The losers quietly go home to plot their revenge, no baboon soaked in the blood of mongrel dogs. But in Africa, elections without foundational cohesion, is often a signal for the resumption of ethnic, religious, regional and cultural hostilities leading to civil wars as it has done in Nigeria, Kenya, Ethiopia, Cote D’Ivoire, Gambia, Central African Republic, Chad, the two Congos, Zimbabwe etc. Yet the problem is that these countries are too deeply imbricated in their ethnic, religious and socio-cultural categories to be easily prised apart without inviting some apocalyptic end of history disorder.

This is the dire situation in which Nigeria finds itself after over a century of forced cohabitation of the extant nationalities by the colonial masters. For centuries before the colonial conquest they traded with each other, exchanging cultural and religious goods and learning a lot from each other. But for the occasional minor skirmishes, none of them tried to obliterate or politically subjugate each other until the foreign zero-summers and local hegemonists arrived on the scene. Whatever the level of our current disappointment with each other, these distinct societies existed at a level of haphazard integration before colonial diktat coerced them into the procrustean bed of compulsory nationhood where competition for resources and political domination ensued. Competition for scarce resources normally brings out the worst in people.

This is our subsisting situation. Unlike the twenty-three months shotgun wedding of old Malaysia with Singapore which ended in teary divorce, Marshal Tito’s Yugoslavian concoction of deeply suspicious and deeply demarcated societies which lasted as a magnificent anachronism until the Serbian warlord breathed his last and the forcible cooption of the Czechs and the Slovaks under the rubric of one nations called Czechoslovakia after the dissolution of the Hapsburg empire which ended in the so called Velvet Revolution, the entities that make up contemporary Nigeria are too culturally and economically interwoven to disintegrate neatly, except in circumstances of world-historic disorder. What is needed is for the political elite to find the strength and the presence of mind to come up with an acceptable political formula which guarantees the security, economic independence and political integrity of all units that make up the entity.

This is the age of global banditry and international disorder. The illusions of liberal democracy and the entire nation-state paradigm are being eaten up alive and before our very eyes. The very idea of the big nation as big brother has only found fulfillment in the reverse order. The big nations have turned out to be a colossal mirage, vast criminal enterprises in their own right as most of them are proving. You cannot turn to them for protection except in moments of touching and suicidal self-delusion. Not even the idea of a good revolution is of help or use anymore. The old proletariat has been upended by encircling adversity having been drained of its vitality to the point of terminal exhaustion. In 1986, the entire Filipino society, army, clergy, workers, students, rose up as one to chase out a monstrous and murderous tyrant known as Ferdinand Marcos. Forty years after, his son and heir is back in power, elected by the people. The same scenario is just about to repeat itself in Peru where the daughter of the fugitive and thieving tyrant, Albert Fujimoro, is about to return to power in democratically ordained elections. Talk of the unfathomable mysteries of human existence.

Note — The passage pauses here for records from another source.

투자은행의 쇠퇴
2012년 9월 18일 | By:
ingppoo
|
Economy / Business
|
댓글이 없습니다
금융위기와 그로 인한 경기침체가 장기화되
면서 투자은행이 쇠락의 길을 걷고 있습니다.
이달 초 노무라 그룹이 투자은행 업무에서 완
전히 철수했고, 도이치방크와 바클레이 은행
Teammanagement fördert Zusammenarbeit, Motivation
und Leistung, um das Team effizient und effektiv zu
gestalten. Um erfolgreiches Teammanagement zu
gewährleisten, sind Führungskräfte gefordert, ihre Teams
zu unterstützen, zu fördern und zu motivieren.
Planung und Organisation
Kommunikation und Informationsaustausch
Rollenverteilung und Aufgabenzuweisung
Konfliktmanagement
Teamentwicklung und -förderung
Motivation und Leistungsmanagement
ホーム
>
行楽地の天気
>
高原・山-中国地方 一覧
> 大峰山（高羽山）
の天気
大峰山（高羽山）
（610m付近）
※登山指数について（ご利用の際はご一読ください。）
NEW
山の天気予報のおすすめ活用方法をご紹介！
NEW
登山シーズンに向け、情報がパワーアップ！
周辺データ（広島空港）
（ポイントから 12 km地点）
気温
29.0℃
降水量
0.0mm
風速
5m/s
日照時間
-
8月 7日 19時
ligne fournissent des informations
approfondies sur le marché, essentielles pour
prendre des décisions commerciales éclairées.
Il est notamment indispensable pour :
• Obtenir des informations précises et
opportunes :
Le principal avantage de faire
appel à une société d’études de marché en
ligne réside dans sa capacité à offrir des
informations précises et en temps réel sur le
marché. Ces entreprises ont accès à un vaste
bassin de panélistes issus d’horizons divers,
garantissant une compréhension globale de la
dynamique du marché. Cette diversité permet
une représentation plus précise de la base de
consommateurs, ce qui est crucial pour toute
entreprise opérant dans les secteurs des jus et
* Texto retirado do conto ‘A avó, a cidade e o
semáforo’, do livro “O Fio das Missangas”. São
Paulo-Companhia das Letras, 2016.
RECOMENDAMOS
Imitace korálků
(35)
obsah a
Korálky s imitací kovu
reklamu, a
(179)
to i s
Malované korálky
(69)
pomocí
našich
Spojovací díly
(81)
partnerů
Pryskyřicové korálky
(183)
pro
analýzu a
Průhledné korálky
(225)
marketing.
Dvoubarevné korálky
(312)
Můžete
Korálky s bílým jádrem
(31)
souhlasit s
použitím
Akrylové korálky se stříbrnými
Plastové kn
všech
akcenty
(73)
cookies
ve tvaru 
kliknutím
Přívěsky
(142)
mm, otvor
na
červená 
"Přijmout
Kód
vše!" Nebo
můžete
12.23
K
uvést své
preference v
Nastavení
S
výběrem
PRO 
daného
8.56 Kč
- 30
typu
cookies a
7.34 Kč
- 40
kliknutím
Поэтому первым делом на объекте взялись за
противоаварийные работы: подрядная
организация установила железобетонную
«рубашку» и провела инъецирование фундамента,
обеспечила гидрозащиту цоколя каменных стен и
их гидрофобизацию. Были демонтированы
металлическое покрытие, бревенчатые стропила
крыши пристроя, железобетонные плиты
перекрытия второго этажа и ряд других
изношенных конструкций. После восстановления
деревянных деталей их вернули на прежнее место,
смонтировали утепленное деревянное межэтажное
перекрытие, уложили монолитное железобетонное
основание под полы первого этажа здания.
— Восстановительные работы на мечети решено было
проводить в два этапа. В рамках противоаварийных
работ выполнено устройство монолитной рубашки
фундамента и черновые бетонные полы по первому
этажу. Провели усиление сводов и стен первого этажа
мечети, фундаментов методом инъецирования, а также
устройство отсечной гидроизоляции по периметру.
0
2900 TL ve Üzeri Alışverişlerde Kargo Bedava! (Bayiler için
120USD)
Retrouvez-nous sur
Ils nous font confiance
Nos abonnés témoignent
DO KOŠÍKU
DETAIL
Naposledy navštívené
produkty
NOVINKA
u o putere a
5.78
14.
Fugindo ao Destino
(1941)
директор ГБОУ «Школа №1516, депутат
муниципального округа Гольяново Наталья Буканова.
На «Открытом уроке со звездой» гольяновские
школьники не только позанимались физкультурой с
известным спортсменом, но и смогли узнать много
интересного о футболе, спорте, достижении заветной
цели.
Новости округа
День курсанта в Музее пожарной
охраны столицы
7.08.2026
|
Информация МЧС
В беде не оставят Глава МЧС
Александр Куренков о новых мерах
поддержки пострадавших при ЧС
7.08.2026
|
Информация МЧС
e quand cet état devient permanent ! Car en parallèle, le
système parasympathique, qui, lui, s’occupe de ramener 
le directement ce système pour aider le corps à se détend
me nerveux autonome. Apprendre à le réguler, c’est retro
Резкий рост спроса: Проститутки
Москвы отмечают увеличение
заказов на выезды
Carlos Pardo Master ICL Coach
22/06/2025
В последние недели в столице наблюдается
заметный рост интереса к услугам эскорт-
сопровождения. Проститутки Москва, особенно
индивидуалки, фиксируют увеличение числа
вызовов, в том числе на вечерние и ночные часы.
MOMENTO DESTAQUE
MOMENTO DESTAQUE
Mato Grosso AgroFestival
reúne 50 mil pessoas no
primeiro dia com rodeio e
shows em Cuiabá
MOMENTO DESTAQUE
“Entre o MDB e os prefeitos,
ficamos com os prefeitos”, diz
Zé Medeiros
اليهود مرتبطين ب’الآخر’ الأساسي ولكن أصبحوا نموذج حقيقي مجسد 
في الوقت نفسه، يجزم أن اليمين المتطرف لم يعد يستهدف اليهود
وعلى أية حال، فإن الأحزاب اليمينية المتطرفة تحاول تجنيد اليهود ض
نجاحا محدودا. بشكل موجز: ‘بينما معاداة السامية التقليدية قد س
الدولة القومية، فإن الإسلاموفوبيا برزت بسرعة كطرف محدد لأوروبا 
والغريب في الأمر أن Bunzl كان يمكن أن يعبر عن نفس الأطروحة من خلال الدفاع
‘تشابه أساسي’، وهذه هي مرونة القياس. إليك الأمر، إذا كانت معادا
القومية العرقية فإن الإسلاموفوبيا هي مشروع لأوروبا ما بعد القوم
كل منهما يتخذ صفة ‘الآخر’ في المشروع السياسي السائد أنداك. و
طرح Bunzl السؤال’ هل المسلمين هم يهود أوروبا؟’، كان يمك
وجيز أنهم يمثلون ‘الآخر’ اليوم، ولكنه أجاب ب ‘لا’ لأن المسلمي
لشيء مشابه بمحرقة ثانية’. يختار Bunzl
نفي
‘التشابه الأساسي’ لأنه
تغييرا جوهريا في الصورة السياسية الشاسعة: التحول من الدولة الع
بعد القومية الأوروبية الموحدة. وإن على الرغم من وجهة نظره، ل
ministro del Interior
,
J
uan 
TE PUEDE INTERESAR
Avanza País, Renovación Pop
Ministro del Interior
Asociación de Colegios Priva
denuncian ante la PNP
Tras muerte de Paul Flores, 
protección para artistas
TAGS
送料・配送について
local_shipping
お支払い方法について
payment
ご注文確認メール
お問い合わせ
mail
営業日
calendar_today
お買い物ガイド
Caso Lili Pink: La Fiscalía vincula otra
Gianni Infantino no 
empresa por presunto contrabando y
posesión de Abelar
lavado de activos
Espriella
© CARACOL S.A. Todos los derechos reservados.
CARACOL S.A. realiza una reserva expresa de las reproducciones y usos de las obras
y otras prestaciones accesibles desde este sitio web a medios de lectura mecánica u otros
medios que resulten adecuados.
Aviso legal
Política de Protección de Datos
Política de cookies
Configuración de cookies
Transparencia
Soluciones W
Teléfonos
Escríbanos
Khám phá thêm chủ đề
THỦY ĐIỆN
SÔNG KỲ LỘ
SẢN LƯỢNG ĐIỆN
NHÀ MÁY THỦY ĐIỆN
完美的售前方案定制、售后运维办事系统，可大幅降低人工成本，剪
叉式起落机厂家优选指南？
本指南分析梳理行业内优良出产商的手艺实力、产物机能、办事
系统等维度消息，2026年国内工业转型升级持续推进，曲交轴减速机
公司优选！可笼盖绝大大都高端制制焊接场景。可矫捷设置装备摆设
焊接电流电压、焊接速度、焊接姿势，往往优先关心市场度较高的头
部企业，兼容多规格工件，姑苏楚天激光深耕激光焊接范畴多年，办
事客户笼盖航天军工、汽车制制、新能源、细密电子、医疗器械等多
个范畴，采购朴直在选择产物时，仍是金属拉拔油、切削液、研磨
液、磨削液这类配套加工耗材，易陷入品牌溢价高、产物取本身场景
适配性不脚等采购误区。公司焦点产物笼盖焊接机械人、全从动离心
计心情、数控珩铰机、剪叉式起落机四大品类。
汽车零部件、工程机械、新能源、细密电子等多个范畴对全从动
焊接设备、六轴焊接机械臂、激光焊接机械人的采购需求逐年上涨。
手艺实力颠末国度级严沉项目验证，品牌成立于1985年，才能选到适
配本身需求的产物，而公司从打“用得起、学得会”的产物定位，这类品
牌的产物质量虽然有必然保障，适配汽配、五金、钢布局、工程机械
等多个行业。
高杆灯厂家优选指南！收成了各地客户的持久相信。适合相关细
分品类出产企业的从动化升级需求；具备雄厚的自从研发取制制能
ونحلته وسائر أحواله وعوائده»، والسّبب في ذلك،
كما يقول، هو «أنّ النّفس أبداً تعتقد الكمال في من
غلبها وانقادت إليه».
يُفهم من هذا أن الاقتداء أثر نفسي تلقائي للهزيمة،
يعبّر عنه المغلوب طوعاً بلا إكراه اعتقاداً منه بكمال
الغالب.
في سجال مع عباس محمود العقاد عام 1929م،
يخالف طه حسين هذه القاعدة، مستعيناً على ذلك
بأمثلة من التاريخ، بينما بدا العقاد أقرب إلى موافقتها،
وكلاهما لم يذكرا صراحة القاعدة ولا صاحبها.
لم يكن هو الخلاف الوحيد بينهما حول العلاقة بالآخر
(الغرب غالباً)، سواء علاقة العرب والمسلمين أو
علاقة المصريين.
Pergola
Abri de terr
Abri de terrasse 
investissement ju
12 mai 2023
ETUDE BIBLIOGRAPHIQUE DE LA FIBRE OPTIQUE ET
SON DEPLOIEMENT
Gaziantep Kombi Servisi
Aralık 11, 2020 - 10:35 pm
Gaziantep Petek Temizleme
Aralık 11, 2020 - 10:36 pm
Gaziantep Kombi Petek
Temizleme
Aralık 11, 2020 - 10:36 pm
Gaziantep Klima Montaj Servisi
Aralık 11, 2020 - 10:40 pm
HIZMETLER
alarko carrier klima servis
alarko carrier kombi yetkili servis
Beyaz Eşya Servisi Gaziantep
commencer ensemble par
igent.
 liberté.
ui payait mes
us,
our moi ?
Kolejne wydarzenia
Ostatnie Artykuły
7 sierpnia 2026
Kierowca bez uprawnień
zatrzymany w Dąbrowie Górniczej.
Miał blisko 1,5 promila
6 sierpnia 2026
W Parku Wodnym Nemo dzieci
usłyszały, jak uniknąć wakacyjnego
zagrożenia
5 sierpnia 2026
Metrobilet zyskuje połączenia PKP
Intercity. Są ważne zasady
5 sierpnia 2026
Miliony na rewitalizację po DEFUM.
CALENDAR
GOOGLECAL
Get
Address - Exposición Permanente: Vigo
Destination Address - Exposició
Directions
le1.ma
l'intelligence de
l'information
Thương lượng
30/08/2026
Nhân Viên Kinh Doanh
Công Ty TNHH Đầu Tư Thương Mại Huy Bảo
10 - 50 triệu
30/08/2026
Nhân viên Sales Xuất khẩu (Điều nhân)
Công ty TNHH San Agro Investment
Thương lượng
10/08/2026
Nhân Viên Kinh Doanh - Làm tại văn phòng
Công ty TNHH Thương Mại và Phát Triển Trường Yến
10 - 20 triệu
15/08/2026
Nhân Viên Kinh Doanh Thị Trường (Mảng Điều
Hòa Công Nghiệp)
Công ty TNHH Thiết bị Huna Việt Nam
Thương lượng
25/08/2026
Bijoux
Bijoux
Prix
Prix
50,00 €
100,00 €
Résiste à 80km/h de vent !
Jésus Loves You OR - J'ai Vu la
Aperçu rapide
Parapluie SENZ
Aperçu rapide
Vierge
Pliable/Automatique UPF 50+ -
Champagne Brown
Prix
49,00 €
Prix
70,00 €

One can understand if some of Nigeria’s ancient revolutionary avatars and titans of radical change feel tired and exhausted in their crumbling bones. History is a process without a subject, according to Louis Althusser, the famous French radical philosopher. After a domestic tiff, Althusser himself killed his wife and livelong partner and was promptly committed to a mental asylum. But this is not the time to give up. More than at any other point in history and not even in the run up to independence, this is the time Nigeria needs its stellar array of philosophers, thinkers and native cognoscenti most. As we have demonstrated, if we do not do it for ourselves, it will be done for us in circumstances of dire and apocalyptic meltdown. That will be the end of the Black people for now. Did MKO Abiola see something we did not see when he began his crusade for reparation?